American botanist (1740–1789)

Thomas Walter (c. 1740 – 17 January 1789) was an American botanist best known for his book Flora Caroliniana (1788), the first flora set in North America to utilize the Linnaean system of classification.

==Life and career==

Walter was born in Hampshire, England, around 1740. Little is known of his family background or early life. He evidently received a good education but no details are available. Sometime before 1769 he arrived in Charleston, South Carolina, where he worked as a merchant. He later acquired a rice plantation on the Santee River in present-day Berkeley County where he lived for the rest of his life.

Walter's quiet farmer's life was positioned in tempestuous the American Revolutionary period. His academic devotion to science led him to become interested in botany and he undertook a detailed plant survey within a fifty-mile radius of his home, collecting seeds for his garden and building an extensive herbarium. Based on this effort, Walter completed a manuscript in 1787 containing a summary of all the flowering plant species found in the region. It was the first comprehensive regional flora set in eastern North America and the first to use Linnaeus' binomial naming conventions. Walter gave the manuscript to fellow-botanist John Fraser who took it to England and arranged for its publication in 1788. Flora Caroliniana provided brief Latin descriptions for over 1,000 plant species in 435 genera.

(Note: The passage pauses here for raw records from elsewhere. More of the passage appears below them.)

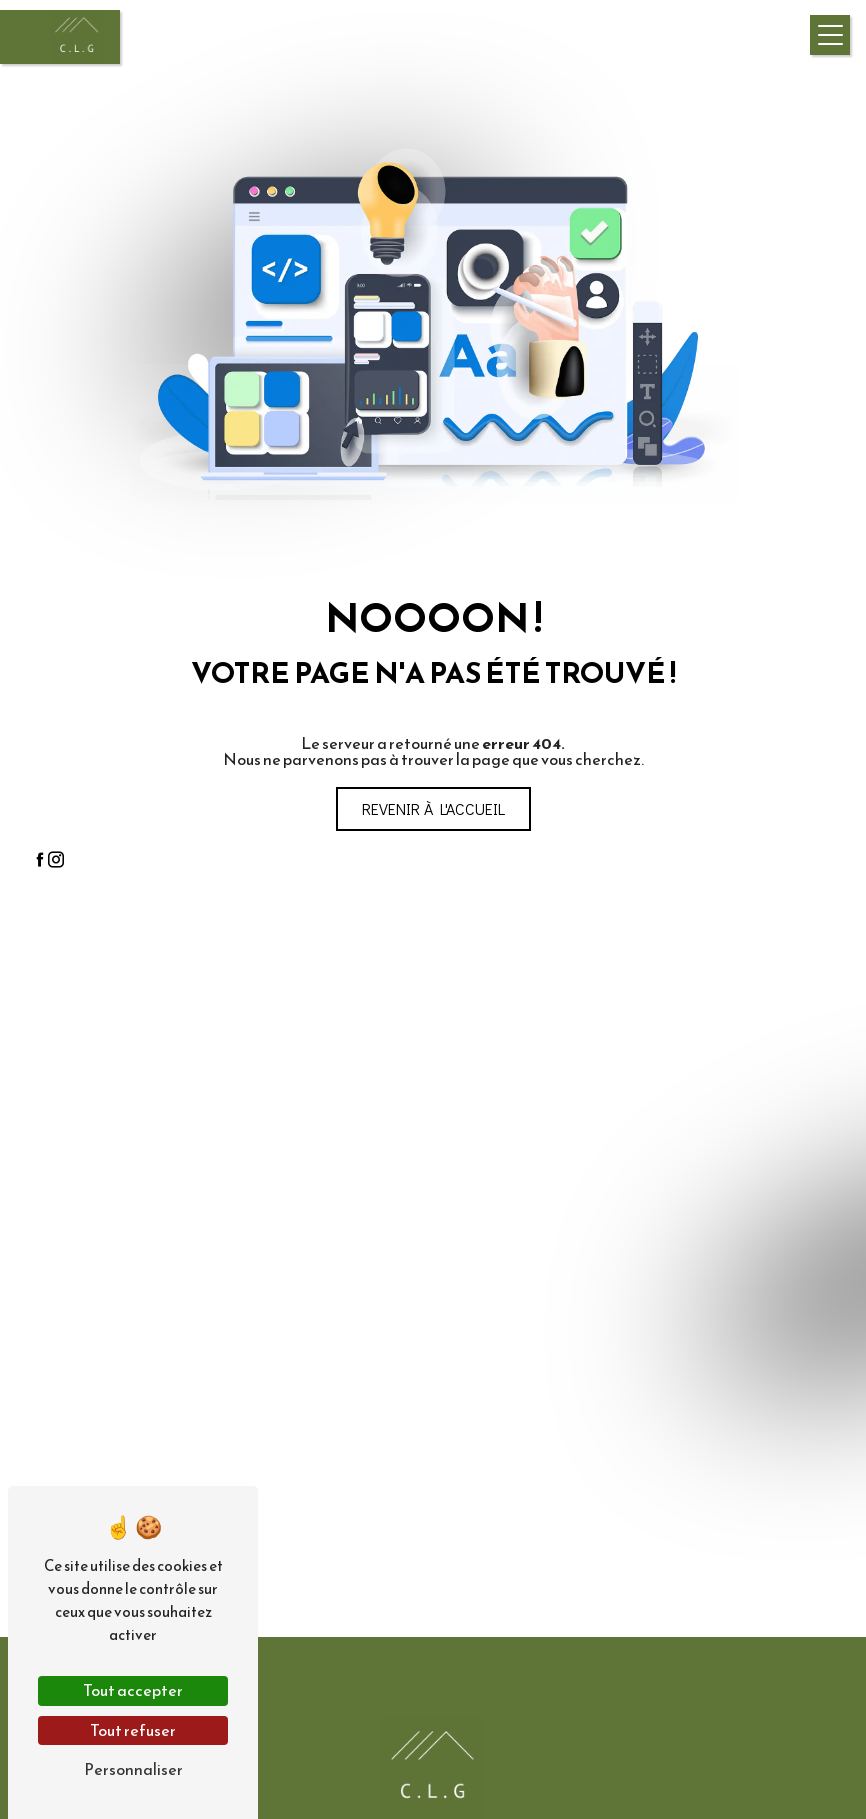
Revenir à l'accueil (433, 808)
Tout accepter (133, 1690)
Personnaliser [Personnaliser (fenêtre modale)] (133, 1769)
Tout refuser (133, 1730)
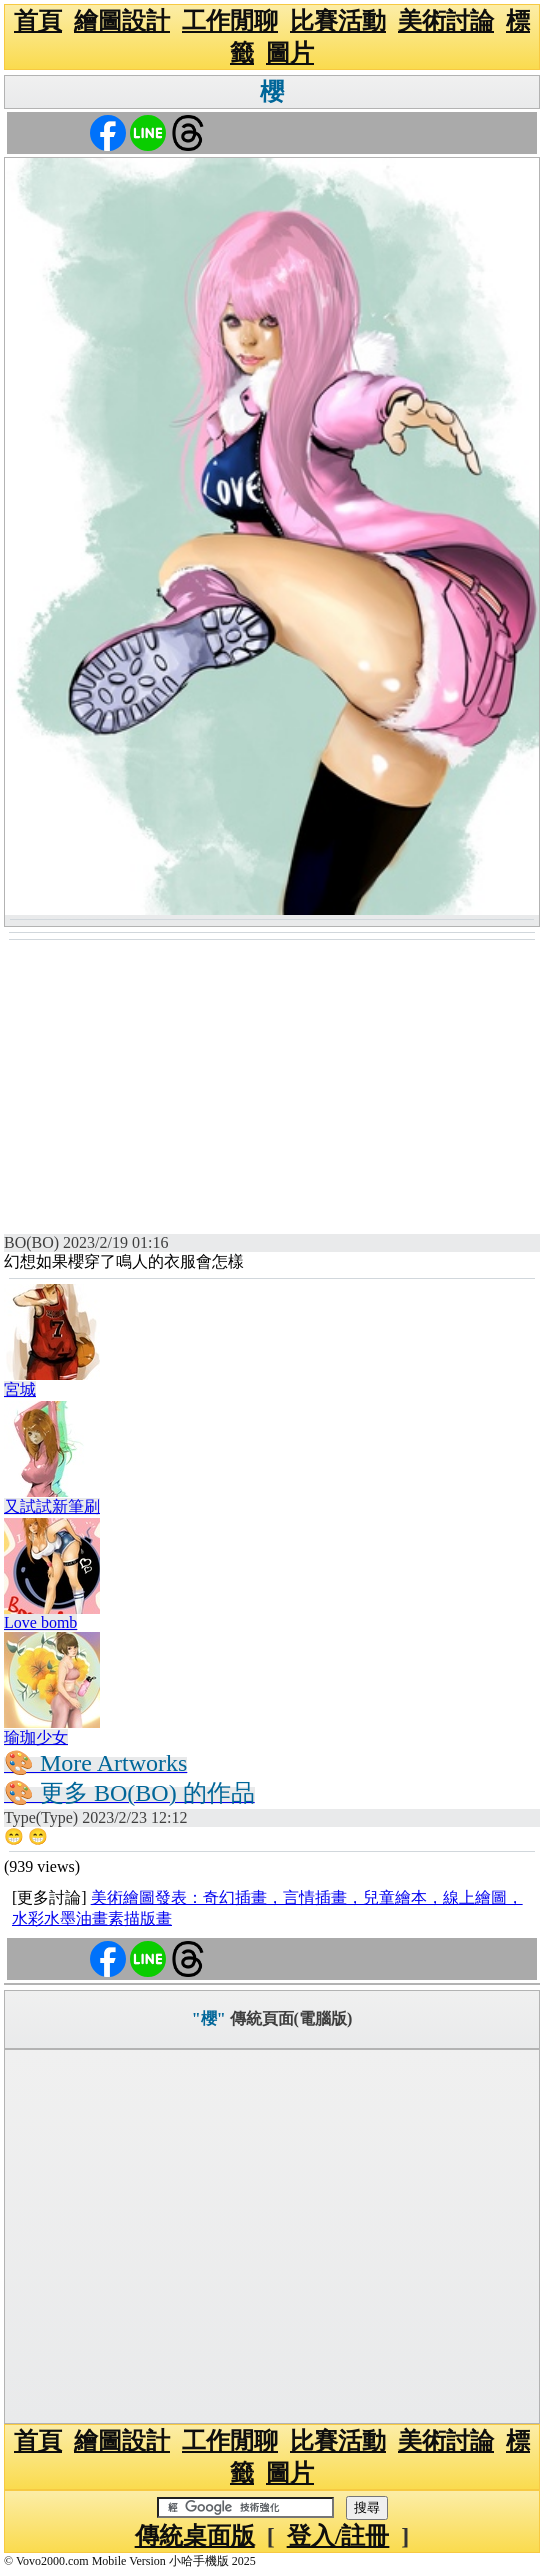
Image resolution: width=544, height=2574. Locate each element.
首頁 (38, 21)
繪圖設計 (122, 21)
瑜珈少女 (36, 1737)
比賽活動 (338, 21)
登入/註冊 (338, 2536)
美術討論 (446, 21)
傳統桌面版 (195, 2536)
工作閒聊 (230, 21)
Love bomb (40, 1622)
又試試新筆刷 (52, 1506)
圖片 (290, 53)
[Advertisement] (272, 1091)
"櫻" (209, 2018)
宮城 (20, 1389)
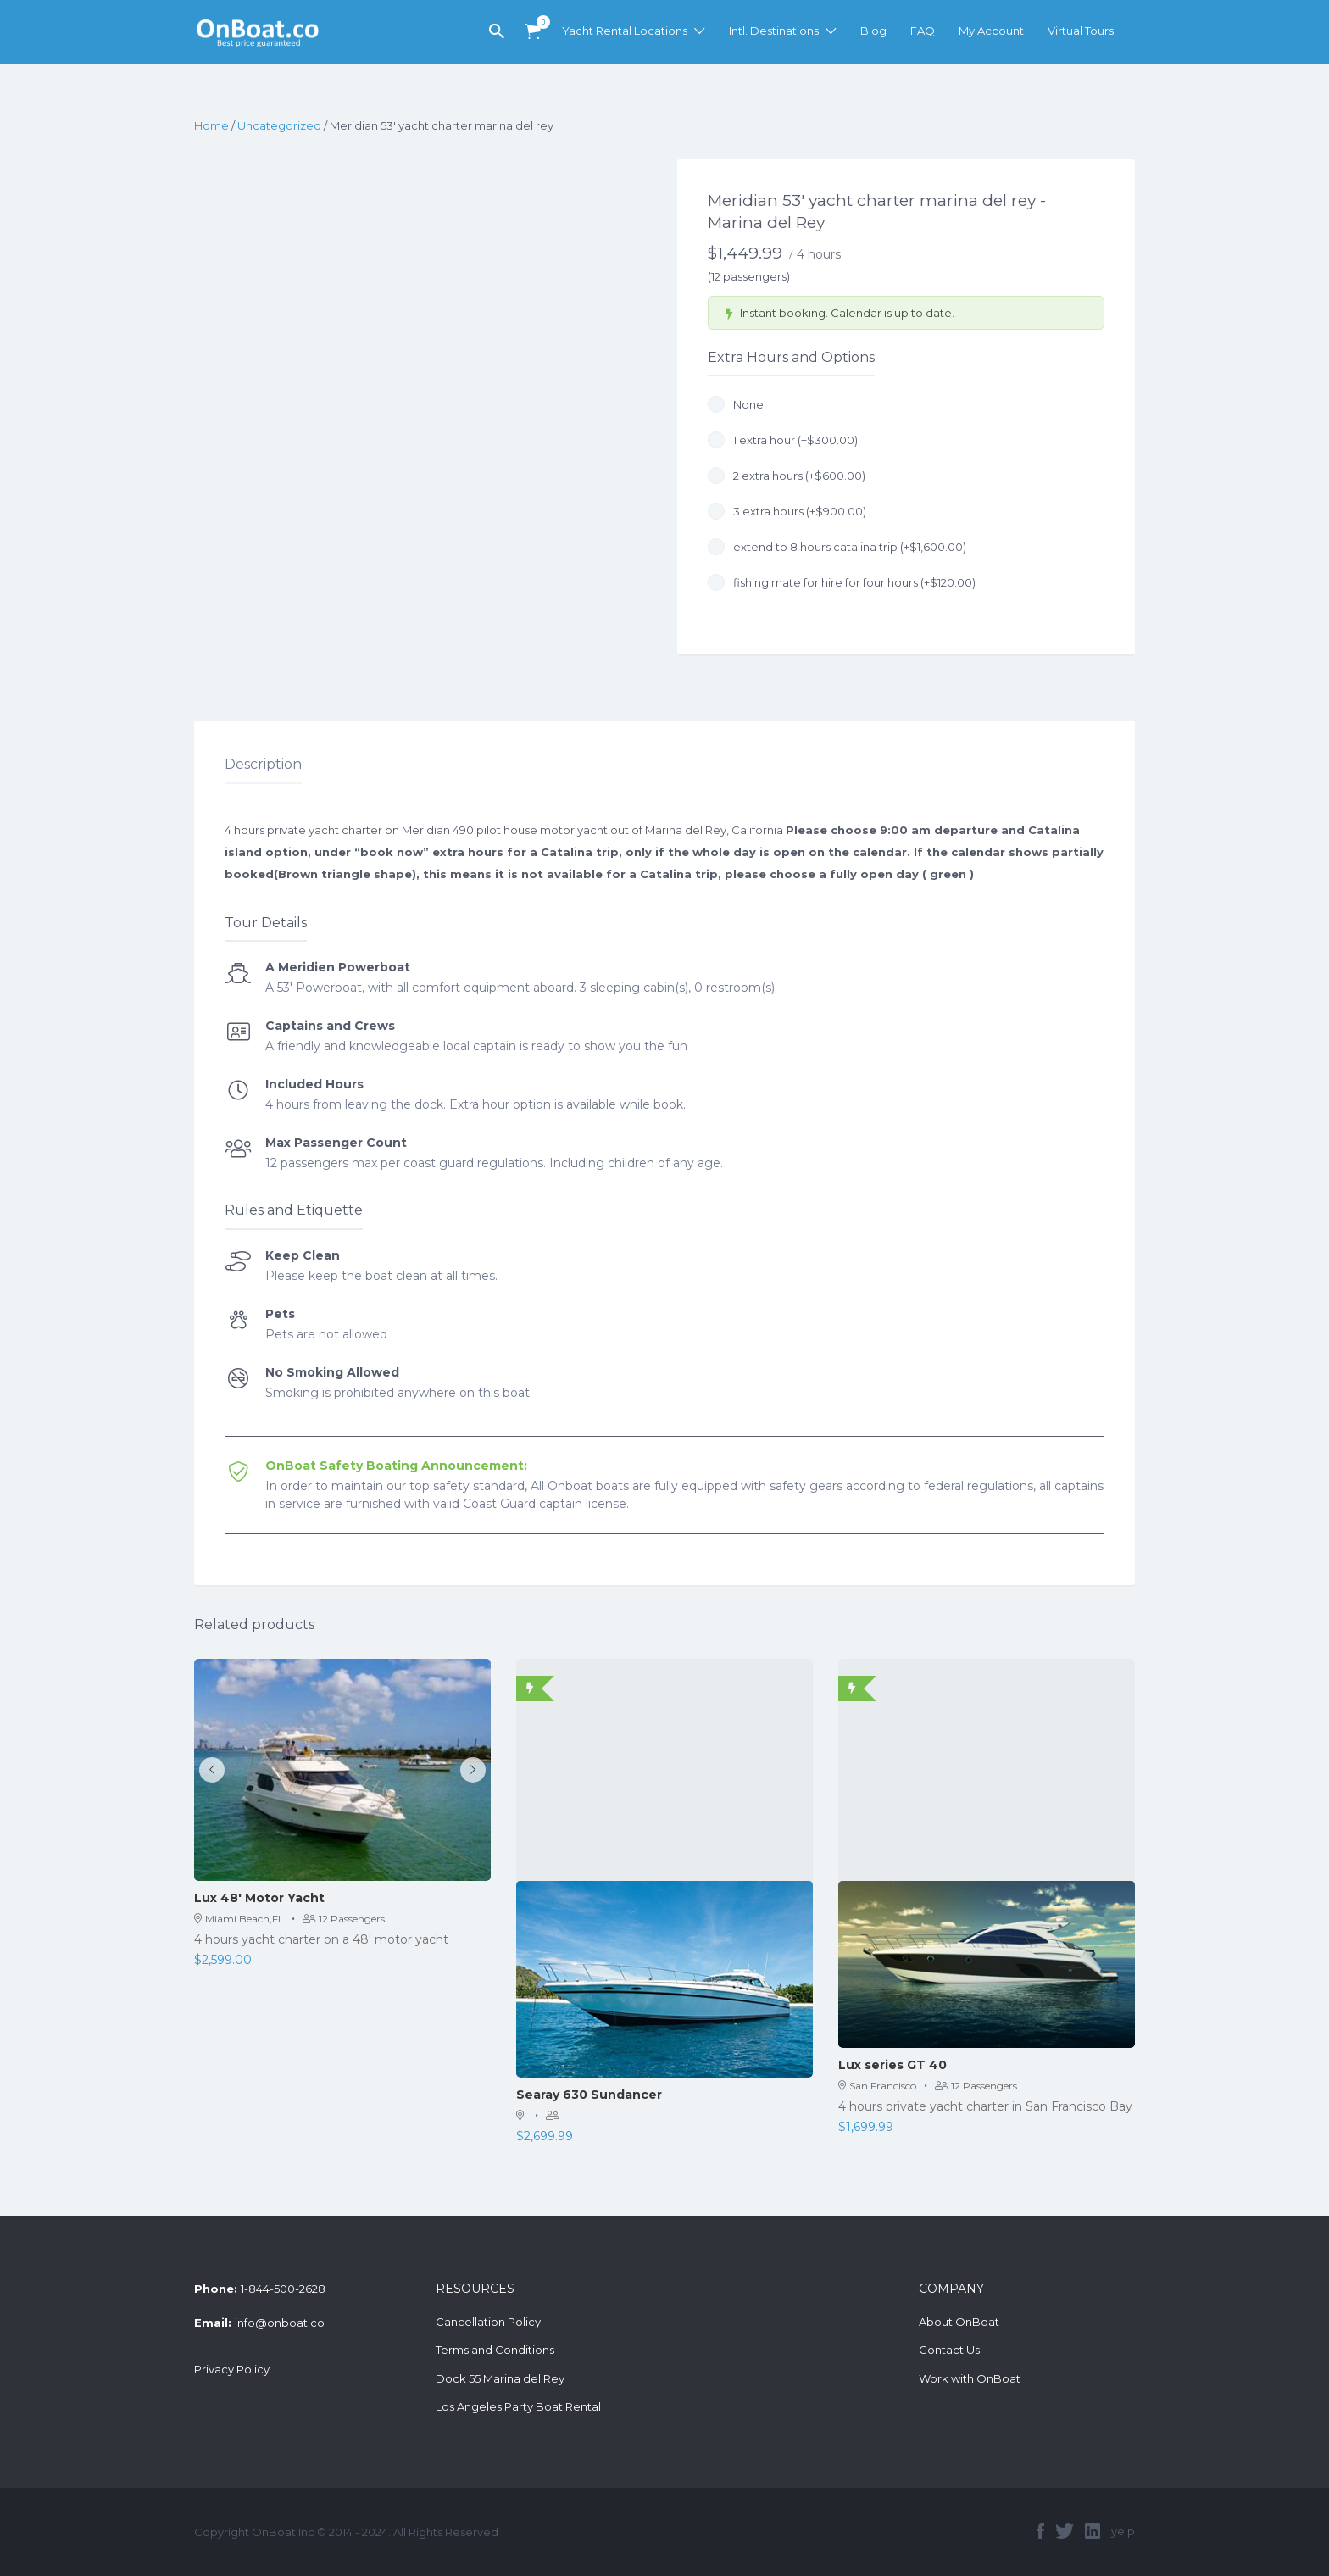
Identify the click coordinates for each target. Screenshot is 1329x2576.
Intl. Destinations (774, 30)
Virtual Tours (1081, 30)
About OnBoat (959, 2321)
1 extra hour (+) (783, 439)
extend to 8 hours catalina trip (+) (837, 546)
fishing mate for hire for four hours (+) (842, 582)
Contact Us (949, 2349)
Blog (873, 30)
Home (211, 125)
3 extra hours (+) (787, 511)
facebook (1040, 2531)
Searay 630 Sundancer (589, 2094)
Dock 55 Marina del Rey (500, 2378)
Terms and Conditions (495, 2349)
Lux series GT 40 (892, 2064)
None (736, 404)
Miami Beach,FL (239, 1918)
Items (539, 22)
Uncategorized (279, 125)
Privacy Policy (232, 2369)
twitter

Walter is credited with the discovery of some 200 new species and four new genera. Today, 88 of these species and one genus (Amsonia) still bear the valid names provided by Walter in his Flora.

Walter died on 17 January 1789, shortly after the publication of his flora. His herbarium was taken to England by Fraser and eventually purchased by the British Museum of Natural History where it still exists. Since his death, eight plant species have been named in his honor.